→ WHAT TO WORK ON
Copy exactly the lines of the data below that run from the line holding "You are a GUI" through the line holding "Task: Click on the Gobierno Morelia", both ends included.

→ INPUT
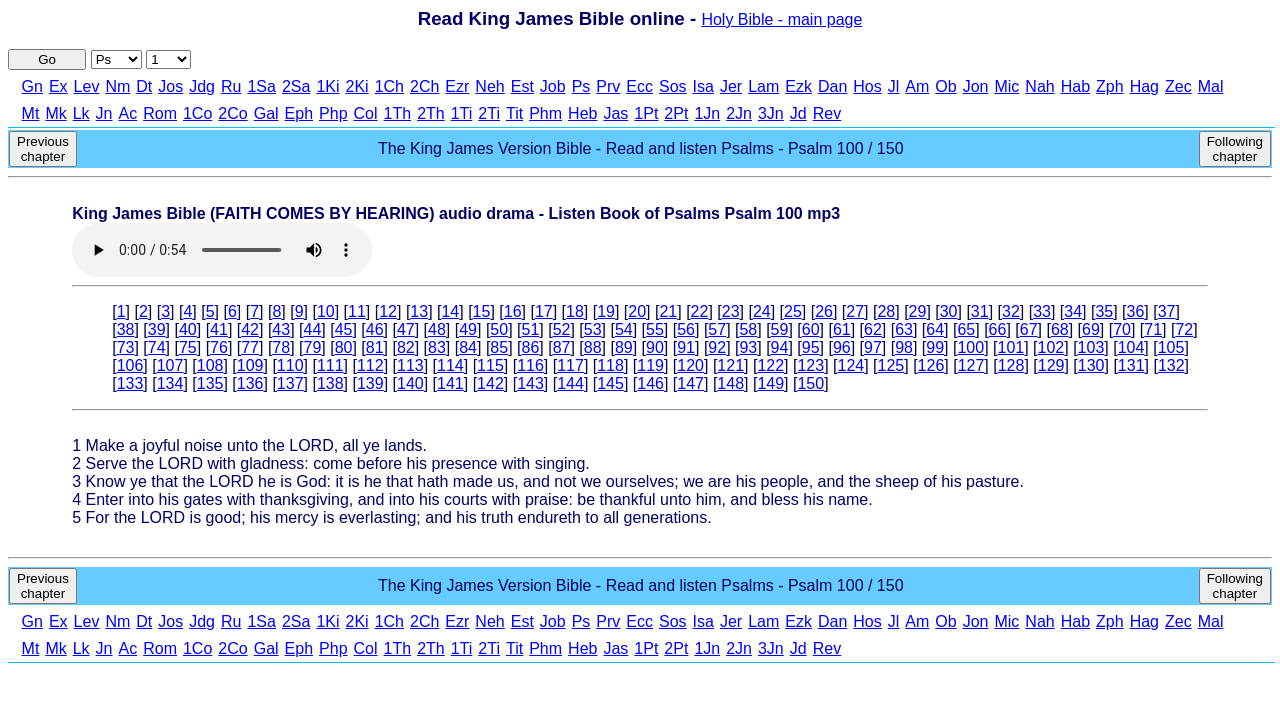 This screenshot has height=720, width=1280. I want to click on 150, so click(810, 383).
--
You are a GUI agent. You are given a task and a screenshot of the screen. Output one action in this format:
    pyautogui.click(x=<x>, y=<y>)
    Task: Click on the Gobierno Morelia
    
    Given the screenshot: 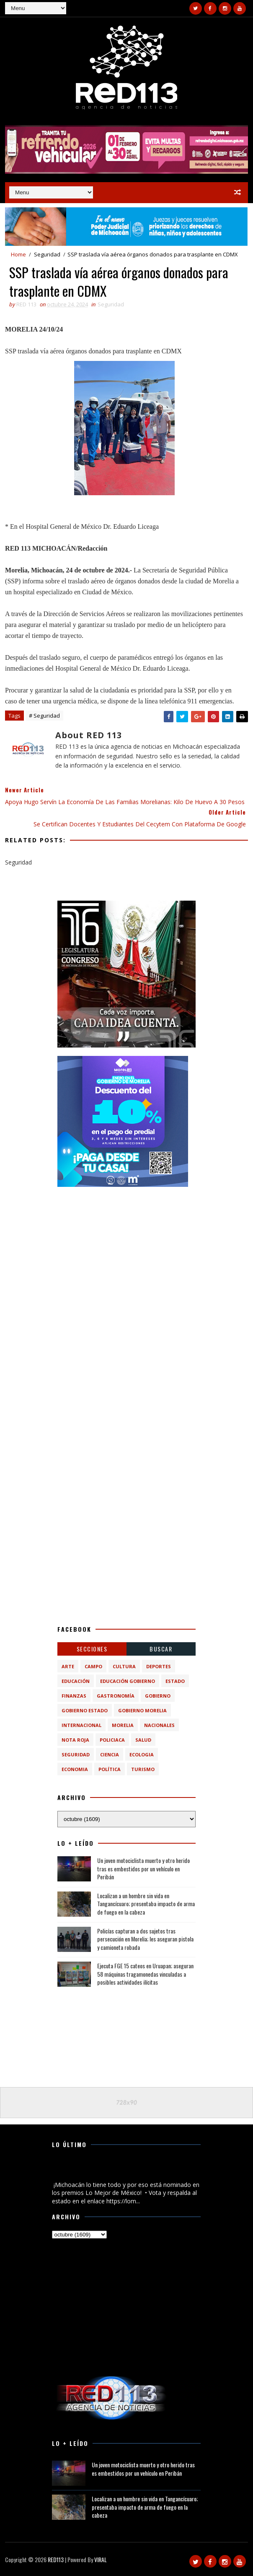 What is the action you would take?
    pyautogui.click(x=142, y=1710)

→ SOLUTION TO THIS EXERCISE
You are a GUI agent. You are given a task and a screenshot of the screen. Output one action in this format:
    pyautogui.click(x=<x>, y=<y>)
    Task: Click on the Gobierno Morelia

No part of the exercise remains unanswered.